United States District Court, District of Arizona
Feb 15, 2024
No. CV-24-00086-TUC-SHR (D. Ariz. Feb. 15, 2024)

Opinion

CV-24-00086-TUC-SHR

02-15-2024

Tucson Indoor Football LLC, Plaintiff, v. FBG Enterprises Opco LLC, Defendant.


ORDER

HONORABLE SCOTT H. RASH, UNITED STATES DISTRICT JUDGE

On February 14, 2024, Plaintiff filed a Verified Complaint (Doc. 1) and, on February 15, 2024, Plaintiff filed a Motion for Temporary Restraining Order (“TRO Motion”) (Doc. 2).

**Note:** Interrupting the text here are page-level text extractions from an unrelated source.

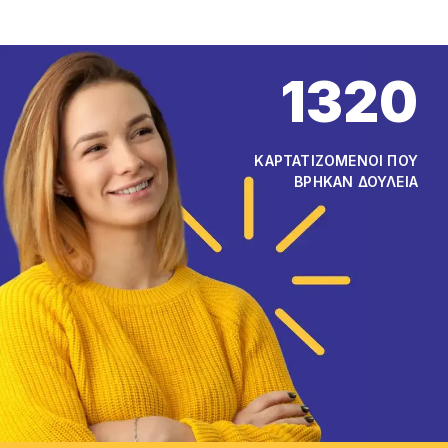
1320
ΚΑΡΤΑΤΙΖΟΜΕΝΟΙ ΠΟΥ
ΒΡΗΚΑΝ ΔΟΥΛΕΙΑ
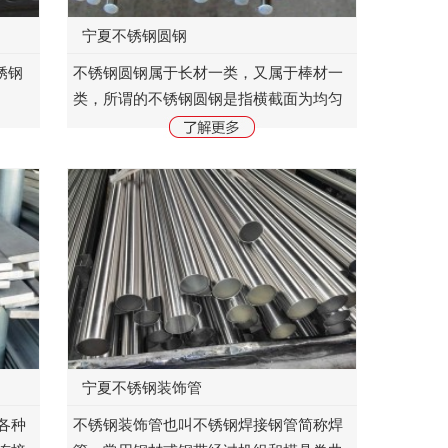
宁夏不锈钢圆钢
锈钢
不锈钢圆钢属于长材一类，又属于棒材一
类，所谓的不锈钢圆钢是指横截面为均匀
为不锈
圆形的长材，一般长约四米。它可以分为
化工
光圆和黑棒。所谓的光圆，是指表面光
滑，经过准轧处理而...
宁夏不锈钢装饰管
各种
不锈钢装饰管也叫不锈钢焊接钢管简称焊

The Verified Complaint details a falling out between the parties in the process of appealing a denial of their joint application (“Application”) for an Event Wagering Operator License through the Arizona Department of Gaming (“ADG”). (See generally Doc. 1.) The TRO Motion requests an order restraining and enjoining Defendant from: (1) seeking ADG approval of the withdrawal of the parties' Application; and (2) applying for an Event Wagering Operator License with any other entity or individual during the recently announced license application period which will open from February 16, 2024 to March 4, 2024 or any subsequent application period announced by ADG during the pendency of this matter. (Doc. 2 at 1.) Plaintiff also requested an expedited hearing for today in the TRO Motion. (Id. at 2.)

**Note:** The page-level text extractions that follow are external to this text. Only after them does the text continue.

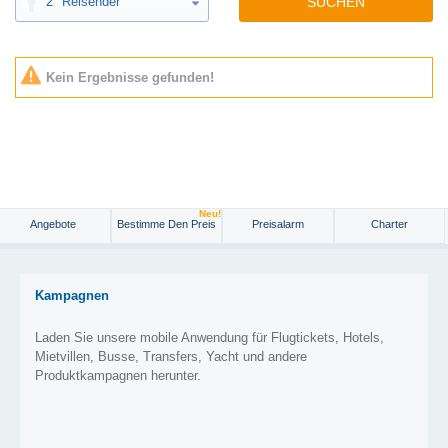
2
Reisender
SUCHEN
Kein Ergebnisse gefunden!
Neu!
Angebote
Bestimme Den Preis
Preisalarm
Charter
Kampagnen
Laden Sie unsere mobile Anwendung für Flugtickets, Hotels,
Mietvillen, Busse, Transfers, Yacht und andere
Produktkampagnen herunter.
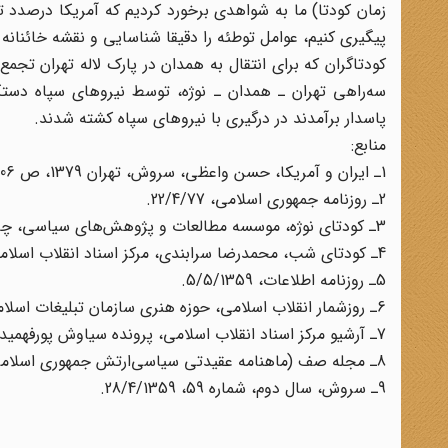
زمان کودتا) ما به شواهدی برخورد کردیم که آمریکا درصدد تو
پیگیری کنیم، عوامل توطئه را دقیقا شناسایی و نقشه خائنانه 
کودتاگران که برای انتقال به همدان در پارک لاله تهران تجمع
سه‌راهی تهران ـ همدان ـ نوژه، توسط نیروهای سپاه دستگ
پاسدار برآمدند در درگیری با نیروهای سپاه کشته شدند.
منابع:
1ـ ایران و آمریکا، حسن واعظی، سروش، تهران 1379، ص 106.
2ـ روزنامه جمهوری اسلامی، 22/4/77.
3ـ کودتای نوژه، موسسه مطالعات و پژوهش‌های سیاسی، چاپ دوم، تهران 1368، ص152.
4ـ‌ کودتای شب، محمدرضا سرابندی، مرکز اسناد انقلاب اسلامی، چاپ اول، بهار 1383، ص 24.
5ـ روزنامه اطلاعات، 5/5/1359.
6ـ روزشمار انقلاب اسلامی، حوزه هنری سازمان تبلیغات اسلامی، تهران 1376، ج 1، ص 385 و 386.
7ـ آرشیو مرکز اسناد انقلاب اسلامی، پرونده سیاوش پورفهمیده، شماره بازیابی 5578.
8ـ مجله صف (ماهنامه عقیدتی سیاسی‌ارتش جمهوری اسلامی)، مرداد 1359.
9ـ سروش، ‌سال دوم، شماره 59، 28/4/1359.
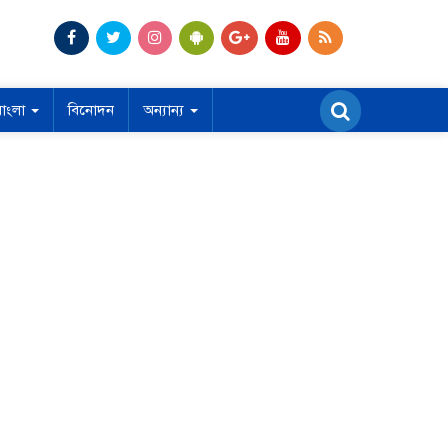
বাংলা
বিনোদন
অন্যান্য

Federal Rule of Civil Procedure 65 governs injunctions and restraining orders. Under Rule 65, the Court “may issue a temporary restraining order without written or oral notice to the adverse party or its attorney only if” two conditions are met:

(A) specific facts in an affidavit or a verified complaint clearly show that immediate and irreparable injury, loss, or damage will result to the movant before the adverse party can be heard in opposition; and
(B) the movant's attorney certifies in writing any efforts made to give notice and the reasons why it should not be required.
Fed. R. Civ. P. 65(b)(1). The Court cannot grant the TRO Motion without sufficient notice unless Plaintiff provides specific evidence that immediate and irreparable harm will result before Defendants can be heard. See id.; see also Reno Air Racing Ass 'n, Inc. v. McCord, 452 F.3d 1126, 1131 (9th Cir. 2006) (holding that temporary restraining order was improperly granted without sufficient notice and that granting “ex parte orders without notice . . . would essentially gut Rule 65 's notice requirements”).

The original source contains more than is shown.